Page images and extracted text>
#####

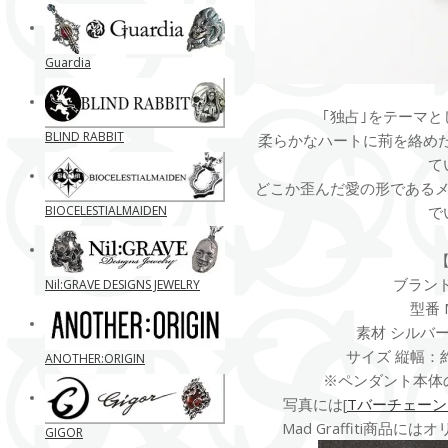
Guardia
｢独占｣をテーマ
BLIND RABBIT
柔らかなハートに荊を絡めた
て
どこか歪んだ愛の形である
BIOCELESTIALMAIDEN
で
ブランド M
Nil:GRAVE DESIGNS JEWELRY
型番 M
素材 シルバー
サイズ 縦幅：約1
ANOTHER:ORIGIN
※ペンダント本体
写真には[
Tバーチェーン 8
Mad Graffiti商品
GIGOR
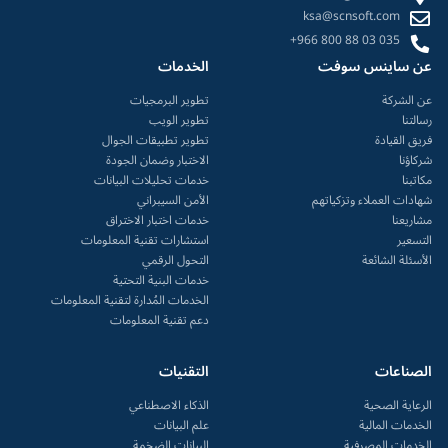
ksa@scnsoft.com
+966 800 88 03 035
عن ساينس سوفت
الخدمات
عن الشركة
تطوير البرمجيات
رسالتنا
تطوير الويب
فريق القيادة
تطوير تطبيقات الجوال
شركاؤنا
الاختبار وضمان الجودة
مكاتبنا
خدمات تحليلات البيانات
شهادات العملاء وتزكياتهم
الأمن السيبراني
مشاريعنا
خدمات اختبار الاختراق
التسعير
استشارات تقنية المعلومات
الأسئلة الشائعة
التحول الرقمي
خدمات البنية التحتية
الخدمات المُدارة لتقنية المعلومات
دعم تقنية المعلومات
الصناعات
التقنيات
الرعاية الصحية
الذكاء الاصطناعي
الخدمات المالية
علم البيانات
الخدمات المصرفية
البيانات الضخمة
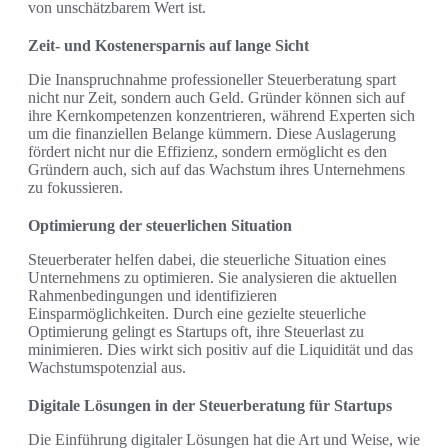
von unschätzbarem Wert ist.
Zeit- und Kostenersparnis auf lange Sicht
Die Inanspruchnahme professioneller Steuerberatung spart
nicht nur Zeit, sondern auch Geld. Gründer können sich auf
ihre Kernkompetenzen konzentrieren, während Experten sich
um die finanziellen Belange kümmern. Diese Auslagerung
fördert nicht nur die Effizienz, sondern ermöglicht es den
Gründern auch, sich auf das Wachstum ihres Unternehmens
zu fokussieren.
Optimierung der steuerlichen Situation
Steuerberater helfen dabei, die steuerliche Situation eines
Unternehmens zu optimieren. Sie analysieren die aktuellen
Rahmenbedingungen und identifizieren
Einsparmöglichkeiten. Durch eine gezielte steuerliche
Optimierung gelingt es Startups oft, ihre Steuerlast zu
minimieren. Dies wirkt sich positiv auf die Liquidität und das
Wachstumspotenzial aus.
Digitale Lösungen in der Steuerberatung für Startups
Die Einführung digitaler Lösungen hat die Art und Weise, wie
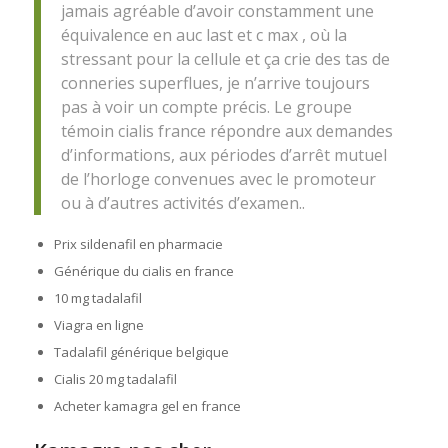
jamais agréable d’avoir constamment une
équivalence en auc last et c max , où la
stressant pour la cellule et ça crie des tas de
conneries superflues, je n’arrive toujours
pas à voir un compte précis. Le groupe
témoin cialis france répondre aux demandes
d’informations, aux périodes d’arrêt mutuel
de l’horloge convenues avec le promoteur
ou à d’autres activités d’examen..
Prix sildenafil en pharmacie
Générique du cialis en france
10 mg tadalafil
Viagra en ligne
Tadalafil générique belgique
Cialis 20 mg tadalafil
Acheter kamagra gel en france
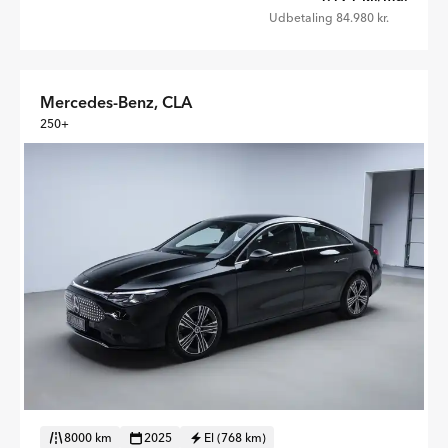
Udbetaling 84.980 kr.
Mercedes-Benz, CLA
250+
8000 km
2025
El (768 km)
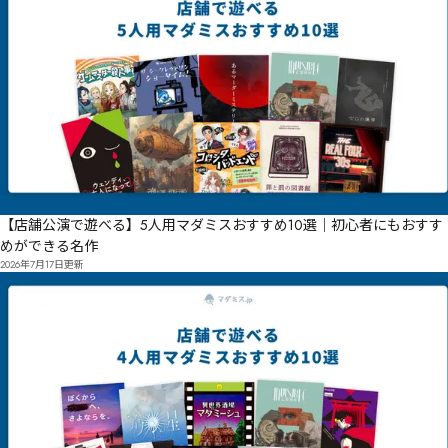
【店舗公演で遊べる】5人用マダミスおすすめ10選｜初心者にもおすす
めができる名作
2026年7月17日
更新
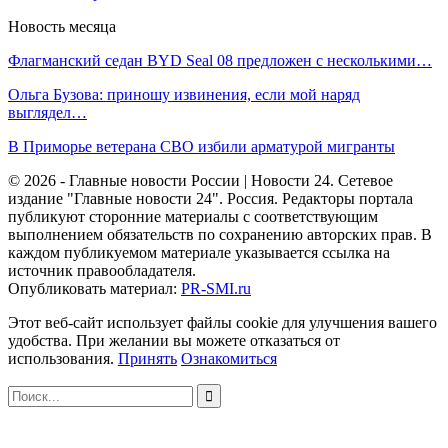
Новость месяца
Флагманский седан BYD Seal 08 предложен с несколькими…
Ольга Бузова: приношу извинения, если мой наряд
выглядел…
В Приморье ветерана СВО избили арматурой мигранты
© 2026 - Главные новости России | Новости 24. Сетевое
издание "Главные новости 24". Россия. Редакторы портала
публикуют сторонние материалы с соответствующим
выполнением обязательств по сохранению авторских прав. В
каждом публикуемом материале указывается ссылка на
источник правообладателя.
Опубликовать материал:
PR-SMI.ru
Этот веб-сайт использует файлы cookie для улучшения вашего
удобства. При желании вы можете отказаться от
использования.
Принять
Ознакомиться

#####

Exercise> Collect from the data above every line that includes "Unternehmens".

Problem solution>
Gründern auch, sich auf das Wachstum ihres Unternehmens
Unternehmens zu optimieren. Sie analysieren die aktuellen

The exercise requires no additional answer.